→ ASSIGNMENT: Pictures are to be omitted; everything else in the data must be transcribed exactly.

→ DATA FOR REVIEW:
┄┄┄┄┄┄┄┄┄┄┄┄┄┄┄┄┄┄┄┄

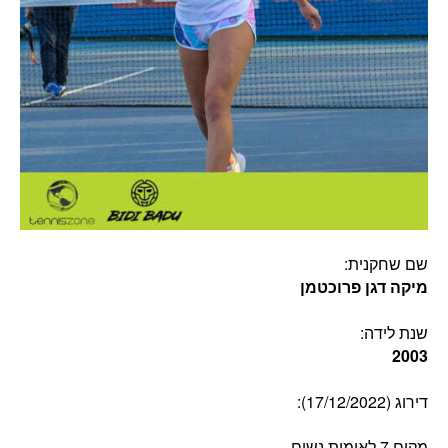
שם שחקנית:
מיקה דגן פרוכטמן
שנת לידה:
2003
דירוג (17/12/2022):
מקום 7 לאומית נשים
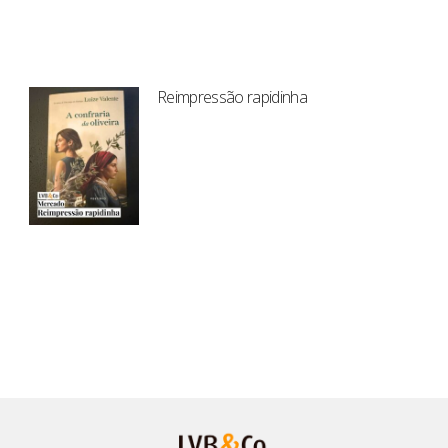
Reimpressão rapidinha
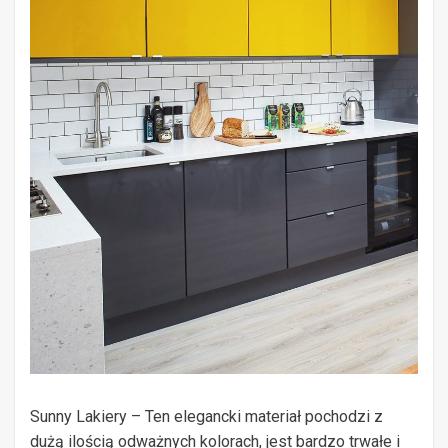
Sunny Lakiery – Ten elegancki materiał pochodzi z
dużą ilością odważnych kolorach, jest bardzo trwałe i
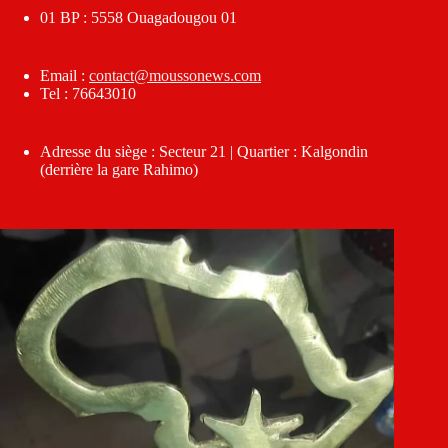
01 BP : 5558 Ouagadougou 01
Email :
contact@moussonews.com
Tel : 76643010
Adresse du siège : Secteur 21 | Quartier : Kalgondin
(derrière la gare Rahimo)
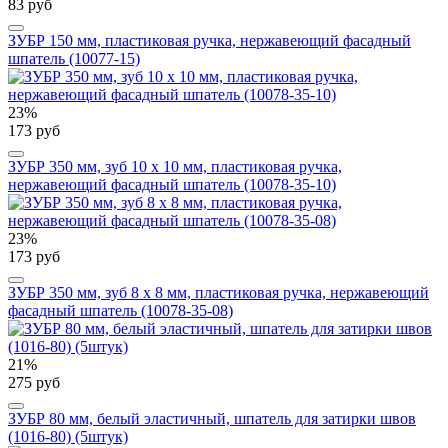
83 руб
ЗУБР 150 мм, пластиковая ручка, нержавеющий фасадный
шпатель (10077-15)
23%
173 руб
ЗУБР 350 мм, зуб 10 х 10 мм, пластиковая ручка,
нержавеющий фасадный шпатель (10078-35-10)
23%
173 руб
ЗУБР 350 мм, зуб 8 х 8 мм, пластиковая ручка, нержавеющий
фасадный шпатель (10078-35-08)
21%
275 руб
ЗУБР 80 мм, белый эластичный, шпатель для затирки швов
(1016-80) (5штук)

┄┄┄┄┄┄┄┄┄┄┄┄┄┄┄┄┄┄┄┄

→ OUTPUT BELOW:
שם שחקנית:
מיקה דגן פרוכטמן
שנת לידה:
2003
דירוג (17/12/2022):
מקום 7 לאומית נשים
Reimpressão rapidinha
Sunny Lakiery – Ten elegancki materiał pochodzi z
dużą ilością odważnych kolorach, jest bardzo trwałe i
01 BP : 5558 Ouagadougou 01
Email :
contact@moussonews.com
Tel : 76643010
Adresse du siège : Secteur 21 | Quartier : Kalgondin
(derrière la gare Rahimo)
83 руб
ЗУБР 150 мм, пластиковая ручка, нержавеющий фасадный
шпатель (10077-15)
23%
173 руб
ЗУБР 350 мм, зуб 10 х 10 мм, пластиковая ручка,
нержавеющий фасадный шпатель (10078-35-10)
23%
173 руб
ЗУБР 350 мм, зуб 8 х 8 мм, пластиковая ручка, нержавеющий
фасадный шпатель (10078-35-08)
21%
275 руб
ЗУБР 80 мм, белый эластичный, шпатель для затирки швов
(1016-80) (5штук)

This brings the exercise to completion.